Readers may remember that in October 2015, I tested two Taurus .44 Magnum revolvers. One was the full-size, six-shot Model 44 with a 6½” barrel, Taurus’ equivalent of the Smith & Wesson N-frame Model 29. The other was the smaller, five-shot Model 44Tracker4B, with a 4″ barrel, as shown below.
The smaller gun had a few problems, but after some attention from a gunsmith, it proved satisfactory, despite being more difficult to control than its bigger brother (due to its smaller size and lighter weight, both of which provided less heft to soak up the recoil). I swapped out its factory ‘Gripper’ grip, shown above, for a Hogue aftermarket unit, which I found made recoil more controllable than the original.
Since then I’ve experimented with several different models of the Taurus Tracker; a 6½” .44 Magnum model, a 4″ .45 ACP revolver, and the same cartridge in a 6½” barrel version. All have been fun to shoot, particularly the longer-barreled editions. The extra weight up forward tames recoil very nicely. I wish Taurus hadn’t withdrawn the 6½” Tracker .44 Magnum from sale – I prefer it to the shorter-barreled version.
I’ve also had the opportunity to play with a Smith & Wesson Model 69 (shown below), their L-frame revolver with a 5-round .44 Magnum cylinder, introduced (I presume) in response to the sales success of the Taurus Tracker chambered for that cartridge.
It’s almost the same dimensions as the 4″ Tracker, except that its barrel is 4.2″ long, in order to conform to Canadian minimum length regulations. It doesn’t have a ported muzzle, so muzzle flip is higher than on the Taurus; but on the other hand, the overall fit and finish of the S&W is noticeably better than that of its cheaper Brazilian counterpart. (That’s not surprising, of course: you get what you pay for, and the S&W is 25%-30% more costly than its competitor.) Overall, I like the Model 69 very much. I’ll probably send it to Mag-na-Port in due course, and have them port the barrel, reducing muzzle flip and hence felt recoil. When using a compact yet powerful handgun like this, I think that’s a worthwhile improvement.

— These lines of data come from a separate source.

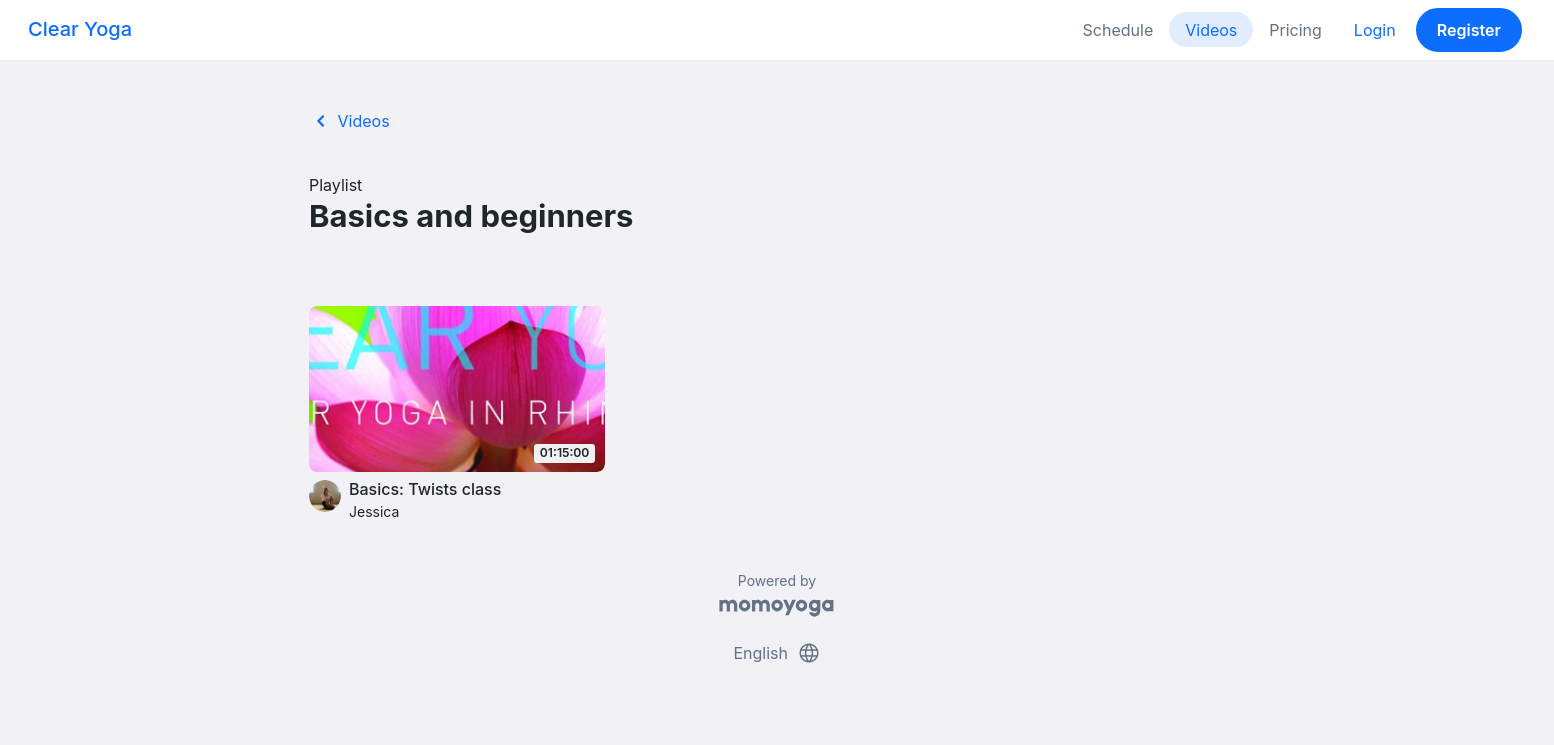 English (776, 653)
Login (1375, 30)
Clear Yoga (80, 29)
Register (1469, 30)
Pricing (1295, 30)
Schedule (1118, 30)
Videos (1211, 30)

How do the two compare? Well, if you’re on a tight budget, I find the Taurus Tracker to be a perfectly acceptable handgun. One does run the risk that some examples might need attention from a gunsmith to get them into peak condition, as my first example did; but Taurus has a lifetime warranty on their firearms, and will put right any defects if you give them time. If that concerns you, then by all means pay the higher price for the Smith & Wesson Model 69 – but remember, even S&W has had recalls due to product flaws, just as Ruger has recently announced for its latest Mark IV pistols. All firearms manufacturers have quality control or other problems from time to time. It goes with the territory, unfortunately.
If money is no object, then I think the Model 69 is clearly a more refined, better-finished firearm. I do find it heavier in recoil than the Tracker, because it doesn’t have a ported barrel; and I’d want to remedy that before relying on it as a defense against dangerous game, because I want to be able to control the gun accurately in rapid fire. That would be an added expense, but one that I think is justifiable, given the likely use of the gun.
I don’t plan to get rid of my .44 Magnum Trackers, and will retain my Model 69 as well. Loaded with hot Buffalo Bore .44 Special rounds, any of them will do very nicely for home defense; and filled with Federal’s 300gr. CastCore loads (which will fit into their relatively short cylinders, where longer, specialty loads such as Garrett Hammerheads won’t), any of them should be capable of dealing with large animals if necessary.